Here you will follow the basic steps to setup a Martini simulation of a protein. In the Task you will observe the need when using Martini for proteins to introduce a structural bias in the form of an Elastic Network model.

For the simulation you will work with Casein kinase I isoform delta. In the following when opening with VMD simulations generated using Martini you cannotat use the standard visualisations because VMD does not understand that you are working with a coarse grain model of a protein.
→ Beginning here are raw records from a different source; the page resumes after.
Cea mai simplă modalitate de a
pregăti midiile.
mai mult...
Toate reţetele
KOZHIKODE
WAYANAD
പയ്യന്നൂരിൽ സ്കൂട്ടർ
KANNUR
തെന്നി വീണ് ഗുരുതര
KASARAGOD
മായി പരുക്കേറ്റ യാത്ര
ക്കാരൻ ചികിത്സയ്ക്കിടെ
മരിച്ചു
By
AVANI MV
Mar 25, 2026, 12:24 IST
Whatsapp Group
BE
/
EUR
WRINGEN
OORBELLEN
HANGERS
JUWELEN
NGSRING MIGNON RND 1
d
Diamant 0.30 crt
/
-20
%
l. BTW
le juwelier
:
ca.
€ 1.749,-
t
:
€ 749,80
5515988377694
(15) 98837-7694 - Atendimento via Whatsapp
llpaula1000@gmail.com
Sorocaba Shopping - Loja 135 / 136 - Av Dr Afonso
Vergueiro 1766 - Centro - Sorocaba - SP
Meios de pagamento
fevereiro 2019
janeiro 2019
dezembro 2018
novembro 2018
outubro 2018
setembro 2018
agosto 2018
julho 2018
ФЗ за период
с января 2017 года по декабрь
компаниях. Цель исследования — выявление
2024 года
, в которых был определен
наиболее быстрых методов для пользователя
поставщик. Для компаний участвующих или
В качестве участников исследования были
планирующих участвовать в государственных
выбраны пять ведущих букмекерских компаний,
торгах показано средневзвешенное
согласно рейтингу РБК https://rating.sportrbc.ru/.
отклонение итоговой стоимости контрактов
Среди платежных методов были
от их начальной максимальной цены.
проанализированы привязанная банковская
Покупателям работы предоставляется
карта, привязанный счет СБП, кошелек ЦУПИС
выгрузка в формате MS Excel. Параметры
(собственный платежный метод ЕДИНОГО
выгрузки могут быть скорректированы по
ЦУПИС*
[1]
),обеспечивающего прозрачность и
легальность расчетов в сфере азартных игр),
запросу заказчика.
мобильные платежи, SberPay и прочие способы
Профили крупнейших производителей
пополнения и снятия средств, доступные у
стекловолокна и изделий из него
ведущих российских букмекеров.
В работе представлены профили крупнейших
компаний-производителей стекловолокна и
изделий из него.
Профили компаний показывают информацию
You can use instead: `name BB` to select the backbone beads both for visualisation and to calculate for example the RMSD. To then add lines connecting the BB atoms you can use the representation `dynamicBonds` setting the bond lenght to 3.9

In [None]:
#this will convert the structure in CK1d.pdb into the martini coarse grain rapresentation (CK1d_cg.pdb) and the martini force-field (CK1d_only.top)
#in this case the force field does not include the elastic network model
!martinize2 -f CK1d.pdb -x CK1d_cg.pdb -o CK1d_only.top -ff martini3001 -p backbone -dssp

In [None]:
#to solvate the system:
!gmx editconf -f CK1d_cg.pdb -o CK1d_cg.gro -box 10 10 10 -c
!gmx solvate -cp CK1d_cg.gro -cs water.gro -o CK1d_cg_water.gro -maxsol 8400 -radius 0.21 -p CK1d_only.top
#we finally need to edit the topology file to include the water parameters:
#with this bash command we insert #include "water.itp" after the line #include "martini.itp"
!{ head -n 2 CK1d_only.top; echo '#include "water.itp"'; tail -n +3 CK1d_only.top; } > tmp && mv tmp CK1d_only.top

In [None]:
#run an energy minimization
!gmx grompp -p CK1d_only.top -c CK1d_cg_water.gro -f protein_em.mdp -o CK1d_em.tpr -r CK1d_cg_water.gro
!gmx mdrun -deffnm CK1d_em -v

In [None]:
#run a short equilibration MD simulation
!gmx grompp -p CK1d_only.top -c CK1d_em.gro -f protein_eq.mdp -o CK1d_eq.tpr -r CK1d_cg_water.gro -maxwarn 1
!gmx mdrun -deffnm CK1d_eq -v

In [None]:
#run a short production MD simulation
!gmx grompp -p CK1d_only.top -c CK1d_eq.gro -f protein_md.mdp -o CK1d_md.tpr -maxwarn 1
!gmx mdrun -deffnm CK1d_md -v

### With the Elastic Network Model

In [None]:
#to generate instead a topology including the elastic network term you can use the -elastic additional flag:
!martinize2 -f CK1d.pdb -x CK1d_cg.pdb -o CK1d_enm_only.top -ff martini3001 -p backbone -dssp -elastic -el 0 -eu 0.85

and then repeat all steps, possibly changing the names of the output files to avoid overwriting the files generated before.